- _PROBLEM REQUIREMENTS_
Copy out the data in full and exactly, passing over the pictures.

[Saved entries]

>>>>>

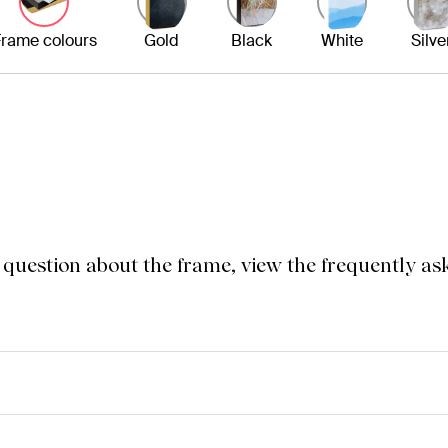
rame colours
Gold
Black
White
Silve
a question about the frame, view the frequently as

<<<<<

- _ANSWER SECTION_
rame colours
Gold
Black
White
Silve
a question about the frame, view the frequently as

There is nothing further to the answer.